Nas horas seguintes ao massacre ocorrido na boate Pulse, em Orlando, em meio ao luto e à comoção pelos 50 mortos, uma série de representantes dos setores mais conservadores da sociedade americana se apressou em desvincular da tragédia, perpetuada graças a um rifle de assalto, a facilidade criminosa com que armamentos pesados são vendidos nos Estados Unidos. A discussão é antiga. O assunto volta à pauta sempre que chacinas como essa irrompem em manchetes estarrecedoras, algo que vem acontecendo com uma frequência assustadora nas duas últimas décadas, para assombrar o mais temido pesadelo dos americanos, de um ataque à sua liberdade. Há uma grande dose de perversidade e hipocrisia no discurso que prega a não relação entre armas e violência. Em primeiro lugar, por se tratar de uma mentira. Mas, o mais importante, pelo fato de serem palavras patrocinadas pela indústria bélica, especificamente pela NRA, a associação que representa os interesses das fabricantes de armas nos Estados Unidos.

É bem verdade que armas, sozinhas, não geram violência. Lugares que vivenciaram grandes aumentos ou declínios na criminalidade apresentam cenários complexos, nos quais é impossível determinar um elemento decisivo para explicar o fenômeno. Recentemente, DINHEIRO fez um levantamento mostrando que Estados brasileiros que aumentaram o número de armas não experimentaram um crescimento na violência. O contrário também não pôde ser verificado: menos armas não significam menos violência. Questões socioeconômicas, provavelmente, têm um peso muito maior nessa questão – há quem diga que a queda da violência em cidades americanas como Nova York, nos anos 1990, deva ser creditada à legalização do aborto, na década de 1970,  que impediu o nascimento de crianças com infâncias problemáticas.

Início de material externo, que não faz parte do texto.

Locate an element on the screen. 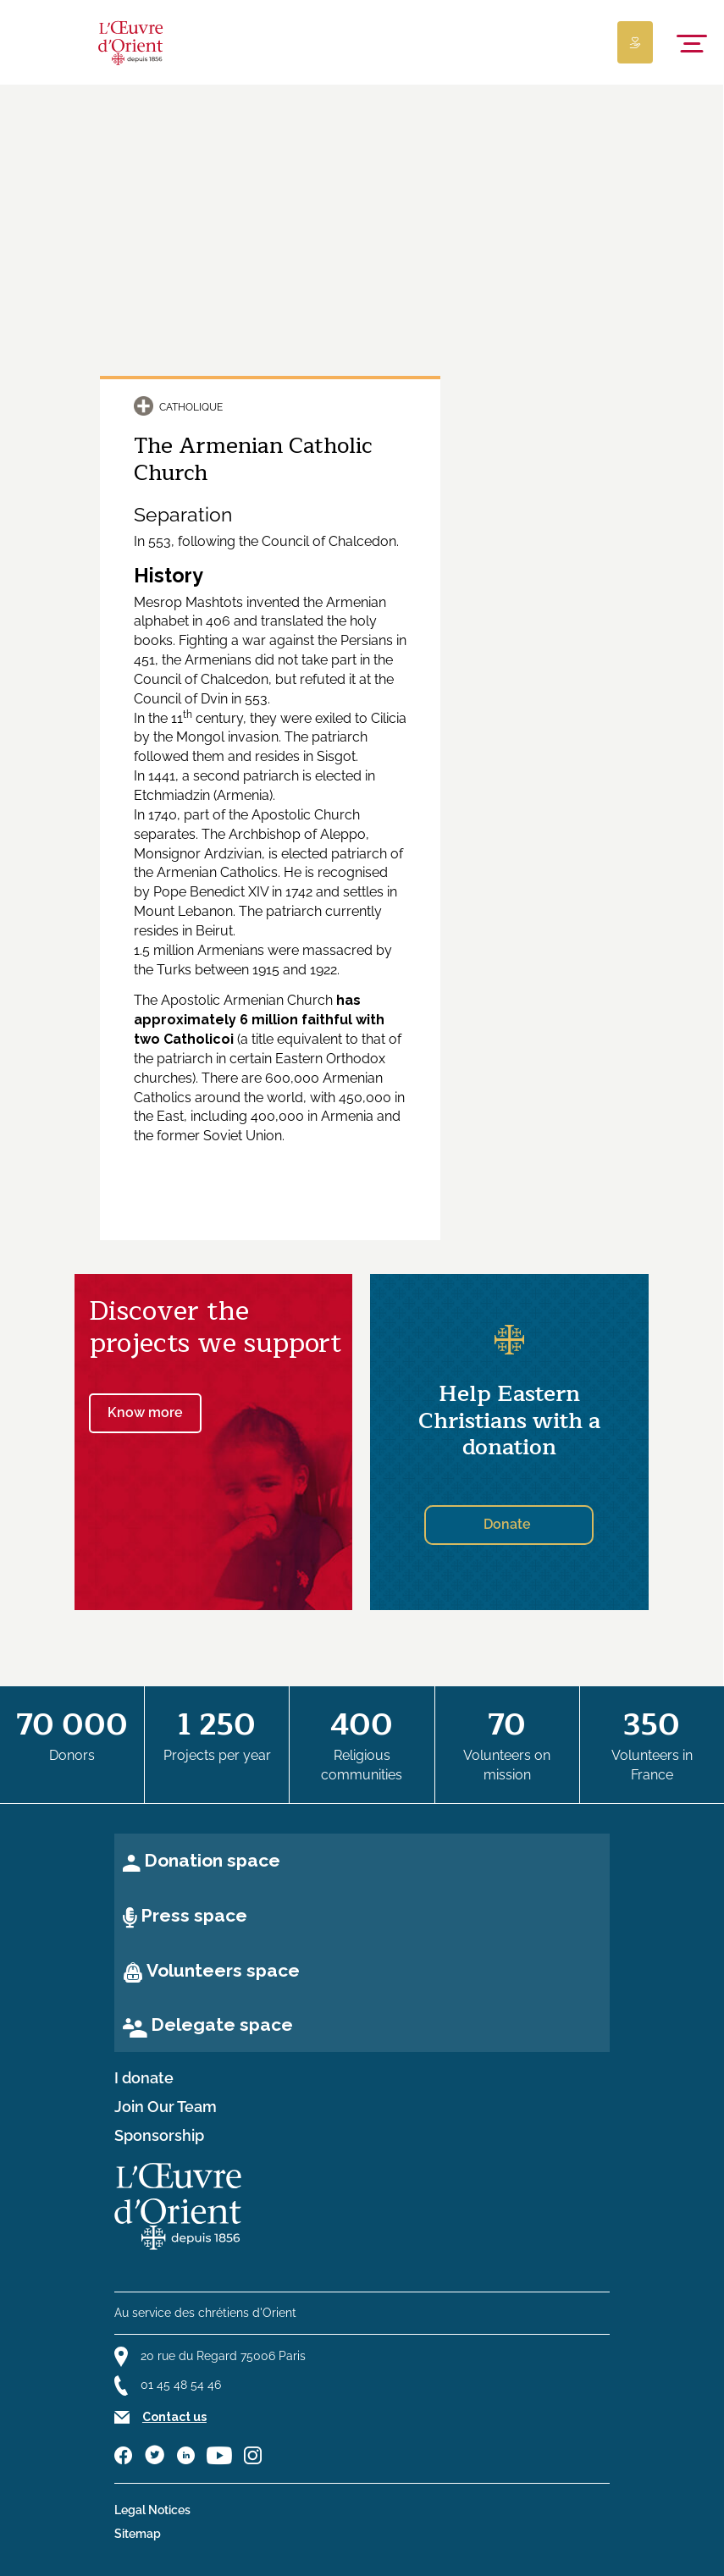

A questão é que a falta de uma ligação direta entre o número de armas e o de homicídios não serve como argumento a favor de uma liberalização no comércio de produtos letais. Utilizar essa lógica simplista como forma de evitar uma regulação maior ao seu produto, por mais tentador que seja para os fabricantes de armamentos leves, que movimentaram US$ 65 bilhões no ano passado, é uma violação à regra mais básica da indústria bélica: não se torne o alvo daquilo que você vende. Armas podem não ser a causa da violência, mas são um meio muito eficiente. Em El Salvador, por exemplo, considerado o país mais violento do mundo atualmente, é provável que a situação socioeconômica responda em maior grau pelo cenário. Mas não se pode ignorar o fato de que o país foi o maior importador ocidental de armas dos EUA nos anos 1980. 
É leviano, também, dizer que a facilidade de se comprar um rifle em uma gun store não seja o motivo de tantos massacres.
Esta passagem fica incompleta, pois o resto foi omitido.